Psychologist Vanessa Cardoso says that “today we talk so much about abusive relationships between men and women or in romantic couples, but we don’t talk much about abuse in friendships. From the moment I believe that the other person should fully accept the situation with me, my boyfriend, who I want to take with me, there is immaturity there,” he warns.

By setting and respecting boundaries, female friendships can flourish.  Photo: Freepik/NDBy setting and respecting boundaries, female friendships can flourish. Photo: Freepik/ND

Vanessa explains that it is necessary to set boundaries between relationships. You need to know how to separate meetings with friends from meetings with a romantic partner. In fact, being emotionally dependent on spending full time with your boyfriend can trigger a number of relationship problems.

When a person becomes overly dependent on their partner to meet their emotional and even personality needs, it can lead to a harmful imbalance.

The psychologist says Lais’s friend’s radical reaction could be a consequence of her low tolerance for disappointment. “I always joke that “disappointment is the ticket to adulthood.” The more disappointed we become, the more we realize that life is not what we would like,” he explains.

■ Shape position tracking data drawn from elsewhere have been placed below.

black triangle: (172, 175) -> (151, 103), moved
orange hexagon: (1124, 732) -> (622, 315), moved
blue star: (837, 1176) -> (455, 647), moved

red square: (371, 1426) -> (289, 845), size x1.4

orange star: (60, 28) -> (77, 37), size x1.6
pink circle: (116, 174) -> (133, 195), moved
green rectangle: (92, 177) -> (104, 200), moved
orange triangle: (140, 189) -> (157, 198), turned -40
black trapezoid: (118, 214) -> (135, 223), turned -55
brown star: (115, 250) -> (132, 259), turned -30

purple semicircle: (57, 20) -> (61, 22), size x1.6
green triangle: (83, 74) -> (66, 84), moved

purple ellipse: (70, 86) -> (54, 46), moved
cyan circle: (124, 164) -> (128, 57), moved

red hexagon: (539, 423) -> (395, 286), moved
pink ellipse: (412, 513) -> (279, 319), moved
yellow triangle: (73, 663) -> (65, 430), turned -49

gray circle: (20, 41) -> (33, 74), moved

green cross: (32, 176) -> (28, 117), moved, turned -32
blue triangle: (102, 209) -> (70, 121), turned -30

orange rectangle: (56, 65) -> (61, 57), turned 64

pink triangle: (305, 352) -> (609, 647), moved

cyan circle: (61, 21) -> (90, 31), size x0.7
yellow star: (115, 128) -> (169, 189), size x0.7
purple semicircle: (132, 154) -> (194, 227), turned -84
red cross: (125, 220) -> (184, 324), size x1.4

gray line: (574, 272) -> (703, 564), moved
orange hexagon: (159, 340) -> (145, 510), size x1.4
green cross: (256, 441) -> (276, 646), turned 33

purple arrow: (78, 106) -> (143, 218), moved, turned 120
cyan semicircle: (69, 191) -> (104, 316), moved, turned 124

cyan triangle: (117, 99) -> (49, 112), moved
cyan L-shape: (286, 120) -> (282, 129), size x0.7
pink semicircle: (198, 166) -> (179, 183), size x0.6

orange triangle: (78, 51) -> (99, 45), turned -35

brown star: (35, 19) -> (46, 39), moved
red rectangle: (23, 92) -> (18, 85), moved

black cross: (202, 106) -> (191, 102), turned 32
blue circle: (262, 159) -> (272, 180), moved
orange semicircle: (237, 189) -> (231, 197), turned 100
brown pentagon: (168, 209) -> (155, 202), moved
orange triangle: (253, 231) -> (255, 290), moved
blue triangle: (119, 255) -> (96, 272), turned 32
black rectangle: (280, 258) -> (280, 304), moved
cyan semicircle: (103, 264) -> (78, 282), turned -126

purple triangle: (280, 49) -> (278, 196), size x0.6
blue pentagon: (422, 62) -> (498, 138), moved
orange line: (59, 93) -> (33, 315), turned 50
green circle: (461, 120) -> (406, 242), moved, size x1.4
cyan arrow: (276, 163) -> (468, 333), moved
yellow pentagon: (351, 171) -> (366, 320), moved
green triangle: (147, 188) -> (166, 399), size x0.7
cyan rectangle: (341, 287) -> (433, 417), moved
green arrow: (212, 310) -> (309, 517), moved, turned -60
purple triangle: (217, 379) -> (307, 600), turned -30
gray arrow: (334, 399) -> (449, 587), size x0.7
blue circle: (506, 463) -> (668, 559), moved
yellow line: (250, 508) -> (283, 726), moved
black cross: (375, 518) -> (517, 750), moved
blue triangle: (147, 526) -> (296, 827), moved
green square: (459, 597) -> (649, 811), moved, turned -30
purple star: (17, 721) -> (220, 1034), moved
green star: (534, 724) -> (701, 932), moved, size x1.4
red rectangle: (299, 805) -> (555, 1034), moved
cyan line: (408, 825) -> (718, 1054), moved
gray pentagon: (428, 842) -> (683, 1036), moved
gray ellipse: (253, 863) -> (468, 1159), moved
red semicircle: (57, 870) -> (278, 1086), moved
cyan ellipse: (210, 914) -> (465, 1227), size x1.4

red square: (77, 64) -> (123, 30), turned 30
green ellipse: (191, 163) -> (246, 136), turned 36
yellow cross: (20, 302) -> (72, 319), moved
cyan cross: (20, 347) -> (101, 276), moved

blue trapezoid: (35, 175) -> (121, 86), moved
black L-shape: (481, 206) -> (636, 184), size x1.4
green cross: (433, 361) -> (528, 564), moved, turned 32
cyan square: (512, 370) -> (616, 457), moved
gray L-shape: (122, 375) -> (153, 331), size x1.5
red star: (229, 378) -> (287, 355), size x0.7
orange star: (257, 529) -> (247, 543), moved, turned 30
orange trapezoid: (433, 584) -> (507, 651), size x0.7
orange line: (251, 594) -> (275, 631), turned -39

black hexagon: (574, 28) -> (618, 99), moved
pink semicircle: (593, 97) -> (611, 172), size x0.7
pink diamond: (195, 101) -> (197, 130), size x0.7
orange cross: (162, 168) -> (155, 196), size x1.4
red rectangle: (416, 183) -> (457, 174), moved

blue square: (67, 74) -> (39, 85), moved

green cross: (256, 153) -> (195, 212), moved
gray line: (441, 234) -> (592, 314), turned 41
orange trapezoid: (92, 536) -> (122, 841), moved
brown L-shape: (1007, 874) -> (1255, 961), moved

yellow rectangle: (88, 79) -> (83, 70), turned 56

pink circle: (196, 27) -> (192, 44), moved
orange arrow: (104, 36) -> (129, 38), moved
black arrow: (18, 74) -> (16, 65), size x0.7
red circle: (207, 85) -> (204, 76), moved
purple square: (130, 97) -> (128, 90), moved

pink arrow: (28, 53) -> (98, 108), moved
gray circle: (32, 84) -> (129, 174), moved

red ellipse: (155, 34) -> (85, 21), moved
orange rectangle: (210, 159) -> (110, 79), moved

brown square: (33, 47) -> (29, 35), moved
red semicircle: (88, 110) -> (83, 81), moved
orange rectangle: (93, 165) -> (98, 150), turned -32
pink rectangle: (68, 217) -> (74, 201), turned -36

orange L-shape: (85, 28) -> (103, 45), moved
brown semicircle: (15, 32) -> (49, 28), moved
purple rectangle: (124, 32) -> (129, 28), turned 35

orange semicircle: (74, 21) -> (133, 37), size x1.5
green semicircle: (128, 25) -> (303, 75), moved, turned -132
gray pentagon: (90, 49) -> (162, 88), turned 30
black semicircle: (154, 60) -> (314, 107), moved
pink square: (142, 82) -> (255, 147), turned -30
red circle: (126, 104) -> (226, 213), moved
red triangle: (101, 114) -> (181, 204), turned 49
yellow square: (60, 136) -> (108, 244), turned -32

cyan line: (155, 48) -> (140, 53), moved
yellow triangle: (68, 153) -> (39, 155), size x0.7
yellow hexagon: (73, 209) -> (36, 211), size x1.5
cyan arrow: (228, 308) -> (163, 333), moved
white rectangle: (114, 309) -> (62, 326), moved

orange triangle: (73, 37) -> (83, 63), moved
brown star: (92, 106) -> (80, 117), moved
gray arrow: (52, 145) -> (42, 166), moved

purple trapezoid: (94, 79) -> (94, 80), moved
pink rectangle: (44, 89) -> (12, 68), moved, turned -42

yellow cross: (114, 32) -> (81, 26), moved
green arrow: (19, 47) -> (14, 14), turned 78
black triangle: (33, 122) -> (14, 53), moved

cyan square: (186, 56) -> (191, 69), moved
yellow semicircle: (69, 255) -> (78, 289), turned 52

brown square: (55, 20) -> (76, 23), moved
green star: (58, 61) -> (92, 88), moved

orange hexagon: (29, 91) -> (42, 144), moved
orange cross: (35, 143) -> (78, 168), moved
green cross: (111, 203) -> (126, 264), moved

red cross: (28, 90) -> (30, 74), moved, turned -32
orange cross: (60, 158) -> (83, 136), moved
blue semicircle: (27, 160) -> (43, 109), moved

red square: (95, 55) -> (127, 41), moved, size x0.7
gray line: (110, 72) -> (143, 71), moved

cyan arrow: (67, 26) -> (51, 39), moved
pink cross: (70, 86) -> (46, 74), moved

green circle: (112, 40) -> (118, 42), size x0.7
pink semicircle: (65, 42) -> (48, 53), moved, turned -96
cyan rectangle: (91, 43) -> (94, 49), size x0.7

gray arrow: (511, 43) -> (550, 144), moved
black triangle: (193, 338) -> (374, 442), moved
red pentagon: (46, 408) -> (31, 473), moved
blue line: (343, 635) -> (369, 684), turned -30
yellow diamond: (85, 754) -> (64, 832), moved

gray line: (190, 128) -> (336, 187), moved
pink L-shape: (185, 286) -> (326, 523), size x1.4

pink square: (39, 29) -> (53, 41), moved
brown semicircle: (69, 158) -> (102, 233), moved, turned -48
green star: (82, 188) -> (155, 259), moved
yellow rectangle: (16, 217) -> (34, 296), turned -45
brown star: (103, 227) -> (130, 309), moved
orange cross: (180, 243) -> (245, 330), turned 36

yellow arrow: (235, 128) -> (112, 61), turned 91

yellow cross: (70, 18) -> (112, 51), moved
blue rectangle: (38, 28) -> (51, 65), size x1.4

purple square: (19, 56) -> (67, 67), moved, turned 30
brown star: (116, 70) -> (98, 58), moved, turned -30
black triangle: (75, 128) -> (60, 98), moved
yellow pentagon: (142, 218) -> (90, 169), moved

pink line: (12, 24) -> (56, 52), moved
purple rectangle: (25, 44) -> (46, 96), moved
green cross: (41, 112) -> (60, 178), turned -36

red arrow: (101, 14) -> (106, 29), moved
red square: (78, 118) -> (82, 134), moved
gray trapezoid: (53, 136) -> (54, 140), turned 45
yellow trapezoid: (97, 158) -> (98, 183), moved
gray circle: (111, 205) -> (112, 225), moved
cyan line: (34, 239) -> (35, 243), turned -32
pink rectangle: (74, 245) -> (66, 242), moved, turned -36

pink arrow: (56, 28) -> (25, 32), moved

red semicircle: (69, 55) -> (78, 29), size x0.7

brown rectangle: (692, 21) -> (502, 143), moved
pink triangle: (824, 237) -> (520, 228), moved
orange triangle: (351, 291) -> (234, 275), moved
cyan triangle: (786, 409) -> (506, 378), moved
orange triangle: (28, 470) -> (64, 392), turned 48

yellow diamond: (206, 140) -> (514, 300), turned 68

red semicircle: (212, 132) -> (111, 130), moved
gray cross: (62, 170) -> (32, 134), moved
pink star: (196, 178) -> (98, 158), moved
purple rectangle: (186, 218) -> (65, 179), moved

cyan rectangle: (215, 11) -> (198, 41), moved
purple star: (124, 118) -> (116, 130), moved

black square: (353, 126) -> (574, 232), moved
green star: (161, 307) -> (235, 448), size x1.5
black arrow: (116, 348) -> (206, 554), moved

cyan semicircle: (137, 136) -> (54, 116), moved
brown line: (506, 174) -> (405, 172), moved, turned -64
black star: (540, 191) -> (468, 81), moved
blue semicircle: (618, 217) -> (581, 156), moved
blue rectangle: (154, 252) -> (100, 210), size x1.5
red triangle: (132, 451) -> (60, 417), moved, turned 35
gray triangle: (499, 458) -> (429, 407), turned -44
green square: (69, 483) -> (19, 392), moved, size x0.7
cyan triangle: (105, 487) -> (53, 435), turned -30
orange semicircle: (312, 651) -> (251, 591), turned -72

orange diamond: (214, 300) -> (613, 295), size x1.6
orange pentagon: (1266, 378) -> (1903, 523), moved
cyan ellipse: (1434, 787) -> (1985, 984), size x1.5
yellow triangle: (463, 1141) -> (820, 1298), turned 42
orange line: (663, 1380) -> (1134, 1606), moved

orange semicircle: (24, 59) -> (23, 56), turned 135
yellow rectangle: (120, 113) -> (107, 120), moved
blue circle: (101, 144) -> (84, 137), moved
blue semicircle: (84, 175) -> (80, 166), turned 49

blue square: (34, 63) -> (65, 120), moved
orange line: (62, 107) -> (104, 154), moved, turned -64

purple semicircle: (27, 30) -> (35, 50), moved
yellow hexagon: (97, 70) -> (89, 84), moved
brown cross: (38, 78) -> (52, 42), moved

According to Vanessa, people become adults at different times. In some cases it is possible to continue the relationship in this way, but in others it is not. “When we realize that our friend is in a different moment, no matter how much they are hurting, sometimes a healthy separation occurs,” Vanessa explains about distance in friendship.

How to Reverse Quarrels in Female Friendships

To reverse situations of quarrels between friends, the psychologist says that dialogue, calm explanation of reasons and understanding of both sides are the key to a healthier emotional connection.

Dialogue is the solution to ease quarrels in female friendships.  Photo: Freepik/NDDialogue is the solution to ease quarrels in female friendships. Photo: Freepik/ND

The case of Lais and her friend not only illustrates the complexities of female friendships, but also offers valuable lessons about the importance of communication and emotional understanding for the sustainability of these relationships.

By setting and respecting these boundaries, relationships between friends can flourish, providing valuable support and meaningful connection. After all, true friendship is built on a solid foundation of respect, understanding and mutual acceptance.